• _Required work_
Please reproduce each line of the data below exactly as shown.
##### The data
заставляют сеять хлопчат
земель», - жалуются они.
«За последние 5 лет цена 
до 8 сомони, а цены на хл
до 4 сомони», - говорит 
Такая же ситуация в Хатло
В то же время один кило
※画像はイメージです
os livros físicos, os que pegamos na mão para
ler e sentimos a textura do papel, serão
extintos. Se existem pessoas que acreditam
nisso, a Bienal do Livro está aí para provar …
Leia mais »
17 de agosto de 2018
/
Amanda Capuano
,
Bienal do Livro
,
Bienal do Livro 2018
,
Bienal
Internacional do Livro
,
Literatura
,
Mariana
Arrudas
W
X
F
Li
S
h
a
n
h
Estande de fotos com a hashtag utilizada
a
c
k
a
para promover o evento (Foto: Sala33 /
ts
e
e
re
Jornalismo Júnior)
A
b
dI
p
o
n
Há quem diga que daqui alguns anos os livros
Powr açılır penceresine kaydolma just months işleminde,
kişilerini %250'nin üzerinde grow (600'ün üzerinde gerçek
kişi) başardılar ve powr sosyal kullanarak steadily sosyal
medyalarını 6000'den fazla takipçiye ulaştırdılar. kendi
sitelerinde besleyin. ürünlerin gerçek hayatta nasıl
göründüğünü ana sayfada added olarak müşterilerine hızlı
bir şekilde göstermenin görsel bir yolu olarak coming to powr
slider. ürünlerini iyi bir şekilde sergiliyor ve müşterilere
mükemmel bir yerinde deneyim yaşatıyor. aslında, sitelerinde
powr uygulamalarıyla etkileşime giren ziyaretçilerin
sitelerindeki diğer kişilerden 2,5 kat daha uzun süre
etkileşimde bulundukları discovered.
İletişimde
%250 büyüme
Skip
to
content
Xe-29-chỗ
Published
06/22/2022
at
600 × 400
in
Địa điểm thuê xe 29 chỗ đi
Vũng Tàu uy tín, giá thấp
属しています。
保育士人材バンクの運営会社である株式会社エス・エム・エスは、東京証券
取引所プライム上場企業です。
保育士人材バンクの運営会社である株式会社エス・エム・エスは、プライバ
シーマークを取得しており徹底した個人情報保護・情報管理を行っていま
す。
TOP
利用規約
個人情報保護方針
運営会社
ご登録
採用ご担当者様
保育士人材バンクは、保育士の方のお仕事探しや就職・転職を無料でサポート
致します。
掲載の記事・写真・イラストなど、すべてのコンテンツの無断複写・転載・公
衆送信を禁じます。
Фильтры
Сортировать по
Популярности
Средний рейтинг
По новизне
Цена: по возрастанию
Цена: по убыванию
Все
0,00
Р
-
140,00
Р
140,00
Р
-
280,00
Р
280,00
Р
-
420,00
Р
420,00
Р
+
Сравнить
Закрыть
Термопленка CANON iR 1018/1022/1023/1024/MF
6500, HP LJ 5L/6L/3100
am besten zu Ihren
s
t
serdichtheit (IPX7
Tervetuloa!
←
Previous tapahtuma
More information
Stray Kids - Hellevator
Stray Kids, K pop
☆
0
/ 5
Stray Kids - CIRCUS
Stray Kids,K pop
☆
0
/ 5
##########
• _Task response_
заставляют сеять хлопчат
земель», - жалуются они.
«За последние 5 лет цена 
до 8 сомони, а цены на хл
до 4 сомони», - говорит 
Такая же ситуация в Хатло
В то же время один кило
※画像はイメージです
os livros físicos, os que pegamos na mão para
ler e sentimos a textura do papel, serão
extintos. Se existem pessoas que acreditam
nisso, a Bienal do Livro está aí para provar …
Leia mais »
17 de agosto de 2018
/
Amanda Capuano
,
Bienal do Livro
,
Bienal do Livro 2018
,
Bienal
Internacional do Livro
,
Literatura
,
Mariana
Arrudas
W
X
F
Li
S
h
a
n
h
Estande de fotos com a hashtag utilizada
a
c
k
a
para promover o evento (Foto: Sala33 /
ts
e
e
re
Jornalismo Júnior)
A
b
dI
p
o
n
Há quem diga que daqui alguns anos os livros
Powr açılır penceresine kaydolma just months işleminde,
kişilerini %250'nin üzerinde grow (600'ün üzerinde gerçek
kişi) başardılar ve powr sosyal kullanarak steadily sosyal
medyalarını 6000'den fazla takipçiye ulaştırdılar. kendi
sitelerinde besleyin. ürünlerin gerçek hayatta nasıl
göründüğünü ana sayfada added olarak müşterilerine hızlı
bir şekilde göstermenin görsel bir yolu olarak coming to powr
slider. ürünlerini iyi bir şekilde sergiliyor ve müşterilere
mükemmel bir yerinde deneyim yaşatıyor. aslında, sitelerinde
powr uygulamalarıyla etkileşime giren ziyaretçilerin
sitelerindeki diğer kişilerden 2,5 kat daha uzun süre
etkileşimde bulundukları discovered.
İletişimde
%250 büyüme
Skip
to
content
Xe-29-chỗ
Published
06/22/2022
at
600 × 400
in
Địa điểm thuê xe 29 chỗ đi
Vũng Tàu uy tín, giá thấp
属しています。
保育士人材バンクの運営会社である株式会社エス・エム・エスは、東京証券
取引所プライム上場企業です。
保育士人材バンクの運営会社である株式会社エス・エム・エスは、プライバ
シーマークを取得しており徹底した個人情報保護・情報管理を行っていま
す。
TOP
利用規約
個人情報保護方針
運営会社
ご登録
採用ご担当者様
保育士人材バンクは、保育士の方のお仕事探しや就職・転職を無料でサポート
致します。
掲載の記事・写真・イラストなど、すべてのコンテンツの無断複写・転載・公
衆送信を禁じます。
Фильтры
Сортировать по
Популярности
Средний рейтинг
По новизне
Цена: по возрастанию
Цена: по убыванию
Все
0,00
Р
-
140,00
Р
140,00
Р
-
280,00
Р
280,00
Р
-
420,00
Р
420,00
Р
+
Сравнить
Закрыть
Термопленка CANON iR 1018/1022/1023/1024/MF
6500, HP LJ 5L/6L/3100
am besten zu Ihren
s
t
serdichtheit (IPX7
Tervetuloa!
←
Previous tapahtuma
More information
Stray Kids - Hellevator
Stray Kids, K pop
☆
0
/ 5
Stray Kids - CIRCUS
Stray Kids,K pop
☆
0
/ 5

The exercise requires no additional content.